My lab is a walking bundle of ironies
2026年3月14日ITELS speaking: describe your workplace
My lab is basically a walking bundle of ironies. We’re tucked away in the Department of Formal Methods, but is anyone actually doing “formal” work? Fat chance. Everyone is just obsessed with the ChatGPT hype and the whole LLM circus.
My project is to use LLMs to solve cases of Detective Winston –figure out who the killer is and see which company’s language model has the most powerful brain.
But just guessing the killer doesn’t cut it. The reasoning has to be correct too. My advisor had a bright idea: why not use a chatbot to analyze the reasoning process?
And I’m like, “Wait… isn’t that like making the player a referee?”
My advisor went, “Not really. If the reasoning is from ChatGPT, we let Gemini judge it. If the reasoning is from Gemini, we let Claude judge it.”
Well, guess what happens now? LLMs give low scores to reasoning that wasn’t likely generated by themselves…

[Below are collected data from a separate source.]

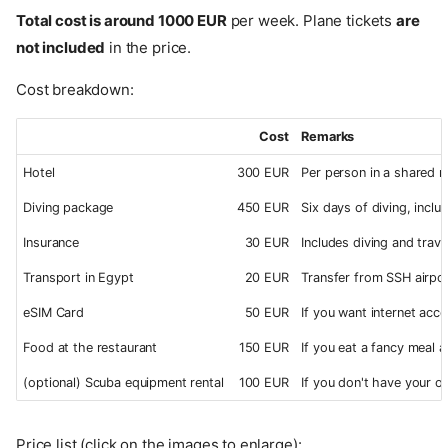
Total cost is around 1000 EUR
per week. Plane tickets
are
not included
in the price.
Cost breakdown:
Cost
Remarks
Hotel
300 EUR
Per person in a shared r
Diving package
450 EUR
Six days of diving, includ
Insurance
30 EUR
Includes diving and trave
Transport in Egypt
20 EUR
Transfer from SSH airpo
eSIM Card
50 EUR
If you want internet acce
Food at the restaurant
150 EUR
If you eat a fancy meal 
(optional) Scuba equipment rental
100 EUR
If you don't have your o
Price list (click on the images to enlarge):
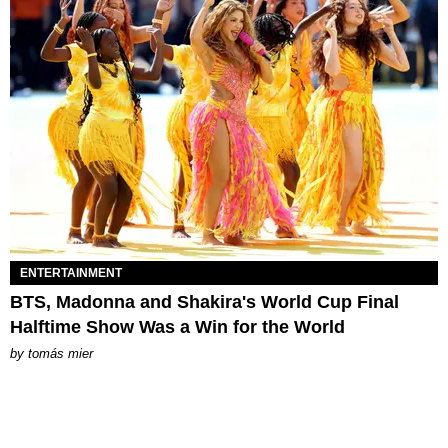
ENTERTAINMENT
BTS, Madonna and Shakira's World Cup Final
Halftime Show Was a Win for the World
by
tomás mier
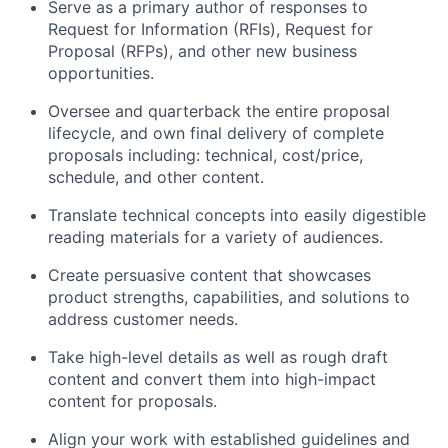
Serve as a primary author of responses to
Request for Information (RFIs), Request for
Proposal (RFPs), and other new business
opportunities.
Oversee and quarterback the entire proposal
lifecycle, and own final delivery of complete
proposals including: technical, cost/price,
schedule, and other content.
Translate technical concepts into easily digestible
reading materials for a variety of audiences.
Create persuasive content that showcases
product strengths, capabilities, and solutions to
address customer needs.
Take high-level details as well as rough draft
content and convert them into high-impact
content for proposals.
Align your work with established guidelines and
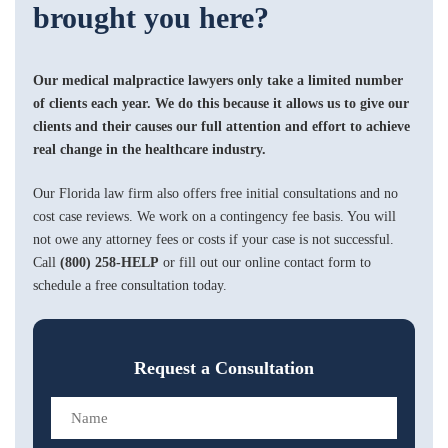
brought you here?
Our medical malpractice lawyers only take a limited number
of clients each year. We do this because it allows us to give our
clients and their causes our full attention and effort to achieve
real change in the healthcare industry.
Our Florida law firm also offers free initial consultations and no
cost case reviews. We work on a contingency fee basis. You will
not owe any attorney fees or costs if your case is not successful.
Call
(800) 258-HELP
or fill out our online contact form to
schedule a free consultation today.
Request a Consultation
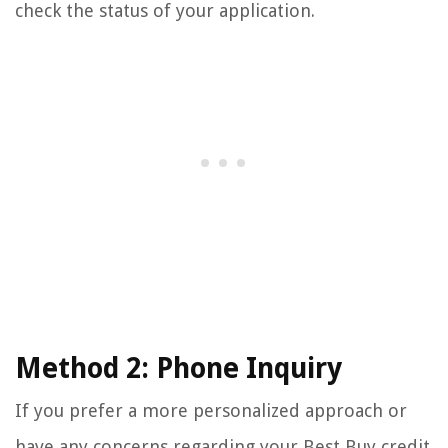
check the status of your application.
Method 2: Phone Inquiry
If you prefer a more personalized approach or
have any concerns regarding your Best Buy credit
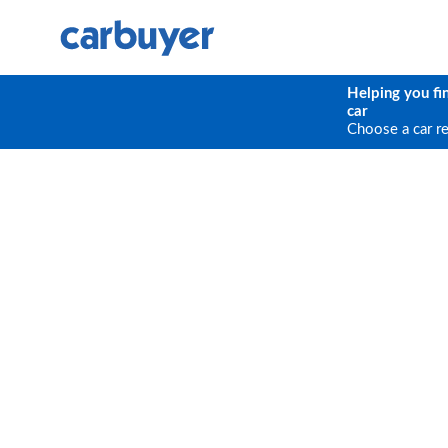
Helping you fi
car
Choose a car r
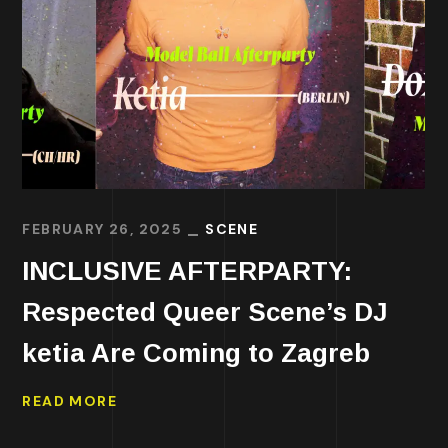
FEBRUARY 26, 2025
SCENE
INCLUSIVE AFTERPARTY:
Respected Queer Scene’s DJ
ketia Are Coming to Zagreb
READ MORE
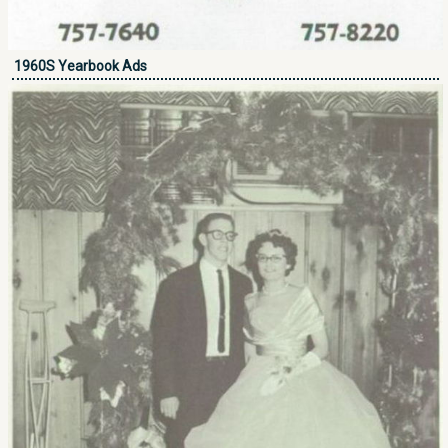
1960S Yearbook Ads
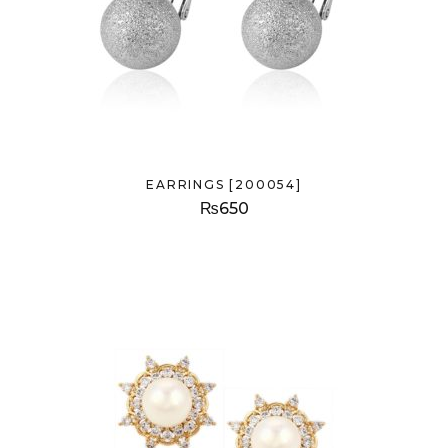
EARRINGS [200054]
₨
650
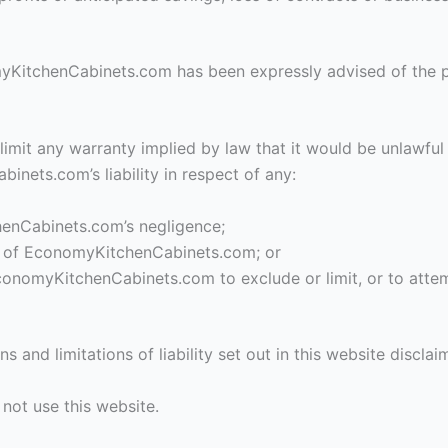
omyKitchenCabinets.com has been expressly advised of the po
 limit any warranty implied by law that it would be unlawful 
inets.com’s liability in respect of any:
henCabinets.com’s negligence;
rt of EconomyKitchenCabinets.com; or
conomyKitchenCabinets.com to exclude or limit, or to attempt 
s and limitations of liability set out in this website discla
 not use this website.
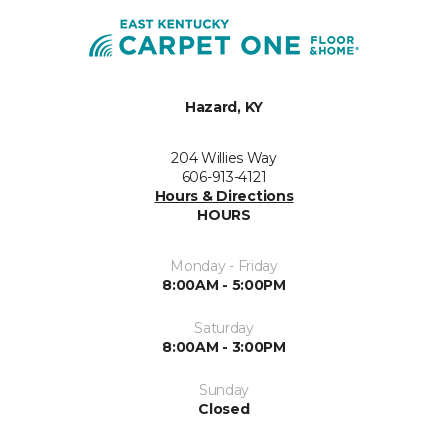
Hazard, KY
204 Willies Way
606-913-4121
Hours & Directions
HOURS
Monday - Friday
8:00AM - 5:00PM
Saturday
8:00AM - 3:00PM
Sunday
Closed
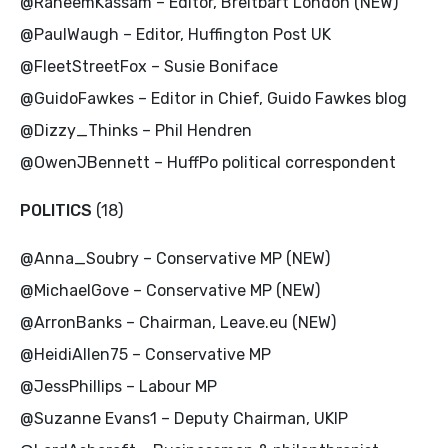
@RaheemKassam – Editor, Breitbart London (NEW)
@PaulWaugh – Editor, Huffington Post UK
@FleetStreetFox – Susie Boniface
@GuidoFawkes – Editor in Chief, Guido Fawkes blog
@Dizzy_Thinks – Phil Hendren
@OwenJBennett – HuffPo political correspondent
POLITICS
(18)
@Anna_Soubry – Conservative MP (NEW)
@MichaelGove – Conservative MP (NEW)
@ArronBanks – Chairman, Leave.eu (NEW)
@HeidiAllen75 – Conservative MP
@JessPhillips – Labour MP
@Suzanne Evans1 – Deputy Chairman, UKIP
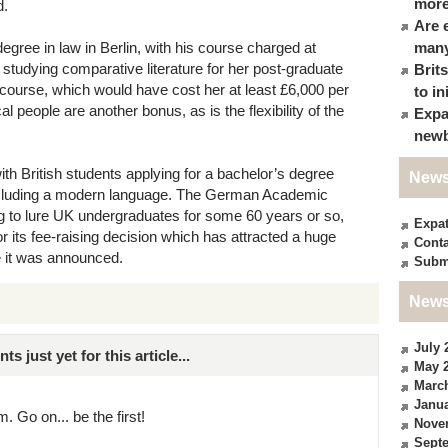
more
d.
Are 
degree in law in Berlin, with his course charged at
many
 studying comparative literature for her post-graduate
Brit
 course, which would have cost her at least £6,000 per
to in
l people are another bonus, as is the flexibility of the
Expa
newb
ith British students applying for a bachelor’s degree
News
including a modern language. The German Academic
 to lure UK undergraduates for some 60 years or so,
Expa
r its fee-raising decision which has attracted a huge
Conta
ce it was announced.
Subm
News
July 
just yet for this article...
May 
Marc
Janua
. Go on... be the first!
Nove
Sept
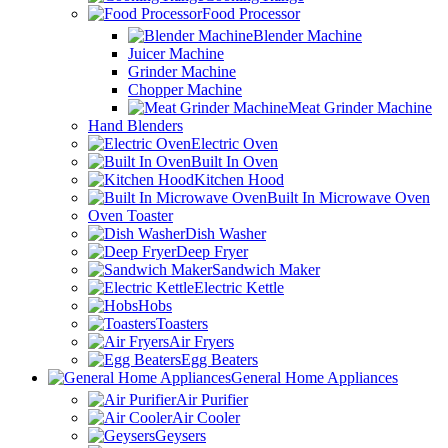
Food Processor
Blender Machine
Juicer Machine
Grinder Machine
Chopper Machine
Meat Grinder Machine
Hand Blenders
Electric Oven
Built In Oven
Kitchen Hood
Built In Microwave Oven
Oven Toaster
Dish Washer
Deep Fryer
Sandwich Maker
Electric Kettle
Hobs
Toasters
Air Fryers
Egg Beaters
General Home Appliances
Air Purifier
Air Cooler
Geysers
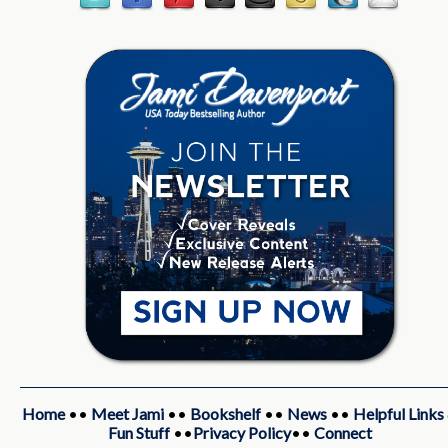
Home
••
Meet Jami
••
Bookshelf
••
News
••
Helpful Links
Fun Stuff
••
Privacy Policy
••
Connect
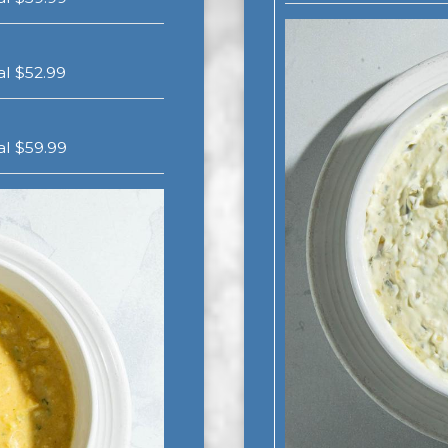
gal $52.99
gal $59.99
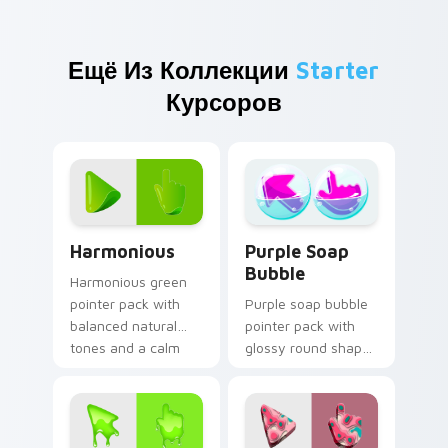
Ещё Из Коллекции
Starter
Курсоров
Harmonious custom cursor pack preview for Chrom
Purple Soap Bubble custom
Harmonious
Purple Soap
Bubble
Harmonious green
pointer pack with
Purple soap bubble
balanced natural
pointer pack with
tones and a calm
glossy round shapes
coordinated look for
and a playful bath
daily browsing.
time inspired cursor
charm.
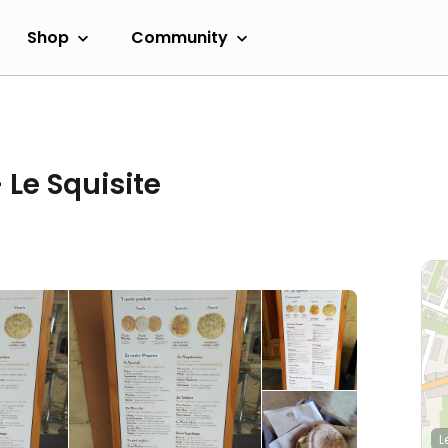
Shop
Community
- Le Squisite
L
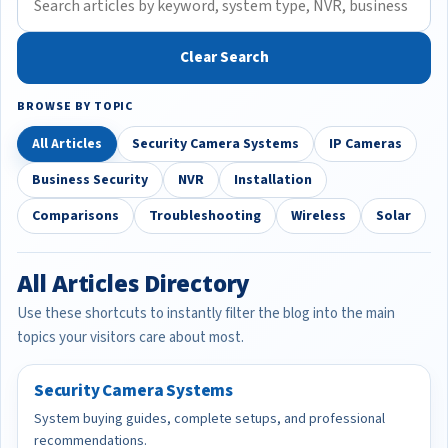
Clear Search
BROWSE BY TOPIC
All Articles
Security Camera Systems
IP Cameras
Business Security
NVR
Installation
Comparisons
Troubleshooting
Wireless
Solar
All Articles Directory
Use these shortcuts to instantly filter the blog into the main
topics your visitors care about most.
Security Camera Systems
System buying guides, complete setups, and professional
recommendations.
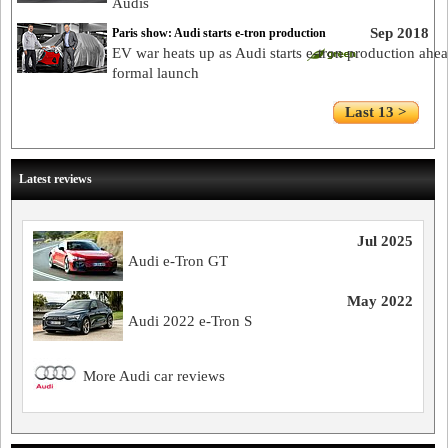
Audis
Sep 2018
Paris show: Audi starts e-tron production
EV war heats up as Audi starts e-tron production ahea
formal launch
Last 13 >
Latest reviews
Jul 2025
Audi e-Tron GT
May 2022
Audi 2022 e-Tron S
More Audi car reviews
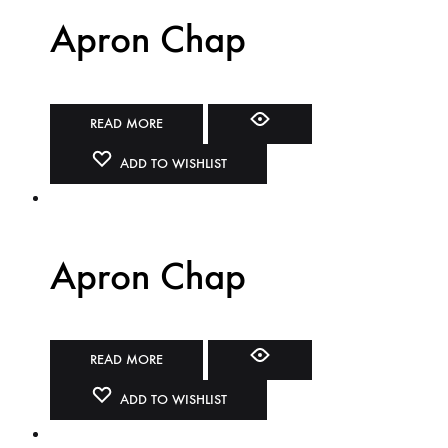
Apron Chap
READ MORE
ADD TO WISHLIST
Apron Chap
READ MORE
ADD TO WISHLIST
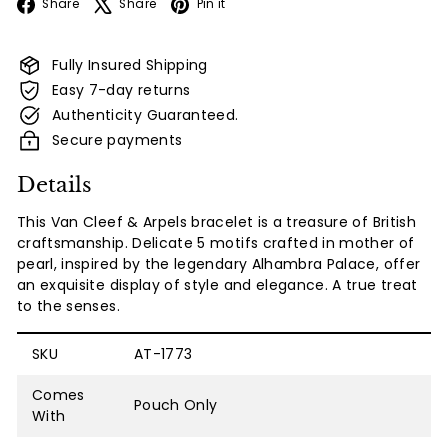
Facebook
X
Pinterest
Share
Share
Pin it
Fully Insured Shipping
Easy 7-day returns
Authenticity Guaranteed.
Secure payments
Details
This Van Cleef & Arpels bracelet is a treasure of British
craftsmanship. Delicate 5 motifs crafted in mother of
pearl, inspired by the legendary Alhambra Palace, offer
an exquisite display of style and elegance. A true treat
to the senses.
SKU
AT-1773
Comes
Pouch Only
With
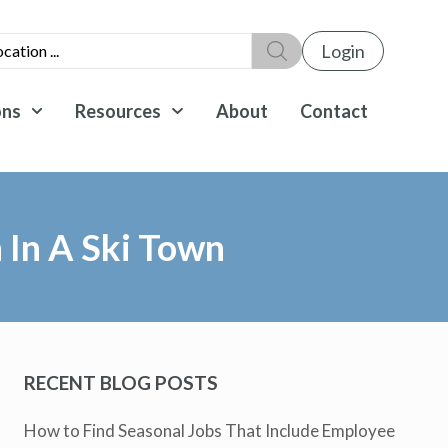
Login
ons
Resources
About
Contact
n In A Ski Town
RECENT BLOG POSTS
How to Find Seasonal Jobs That Include Employee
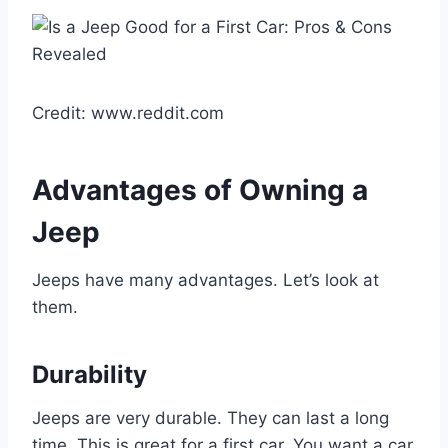
Credit: www.reddit.com
Advantages of Owning a
Jeep
Jeeps have many advantages. Let’s look at
them.
Durability
Jeeps are very durable. They can last a long
time. This is great for a first car. You want a car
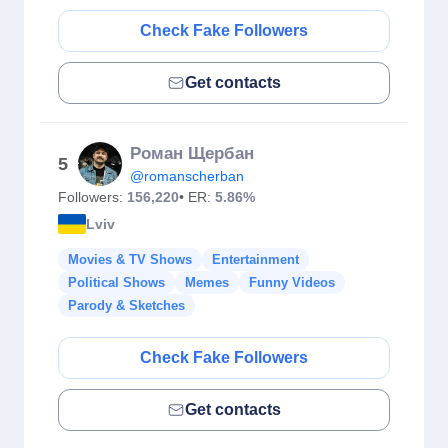
Check Fake Followers
Get contacts
Роман Щербан
5
@romanscherban
Followers:
156,220
• ER:
5.86%
Lviv
Movies & TV Shows
Entertainment
Political Shows
Memes
Funny Videos
Parody & Sketches
Check Fake Followers
Get contacts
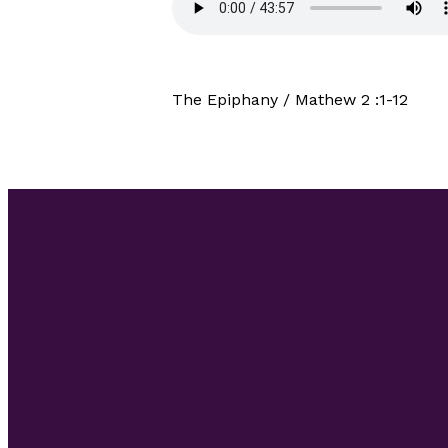
The Epiphany / Mathew 2 :1-12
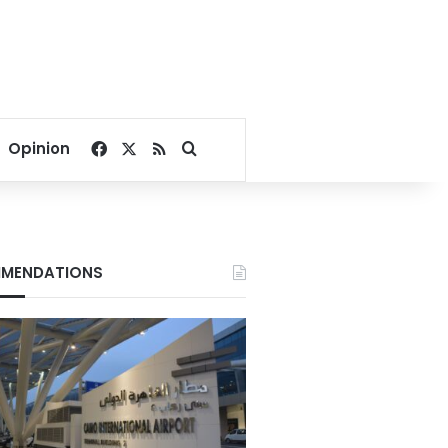
Facebook
X
RSS
Search for
Opinion
MENDATIONS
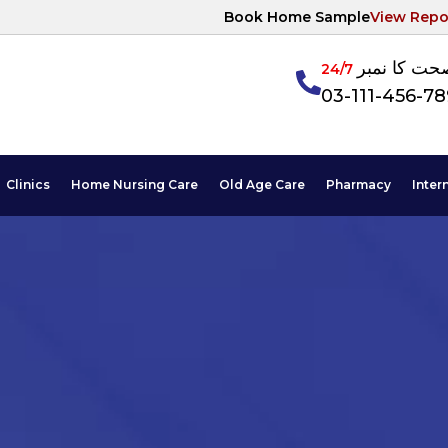
Book Home Sample
View Repo
آپکی صحت ک
24/7
03-111-456-7
Clinics
Home Nursing Care
Old Age Care
Pharmacy
Inter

The irony doesn’t stop at the grading; the dataset is a mess too. Every case in the dataset has some key prop in the story. I’ll just call it the “triangle.”
My primary advisor was set on using triangles with equal side lengths.
My co-advisor instructed ChatGPT to build a triangle generator, and also blended the triangles into the storylines. Both advisors were like, “Great! Hurry up and run experiments on this dataset!”
After preprocessing for 2 weeks (such as translating to Japanese, matching with Detective Conan and Sherlock Holmes) and running experiments for another 2 weeks, I fancied some visualizations. However, the triangles looked all crooked and weird. I thought my code had a bug. I checked again and realized: the triangles my co-advisor generated were “isosceles” ones.
But I had assumed the triangles in our case collection were “equilateral”.
Neither my co-advisor nor I are familiar with triangles. My main advisor is “moderately” familiar with geometry, but he didn’t use very technical terms when he described them. So at the time, neither of us realized that triangles could be classified.
Anyway… we’ve spent time and a small fortune (not mine) on isosceles triangles and we’ve even started writing the evaluation section because the paper deadline is in two months.
Nevertheless, look on the bright side. I’m fortunate in the sense that my co-advisor is a doer–he contributed code and data.
Analysis:
The whole script is dripping with irony, and the final line is the finishing touching.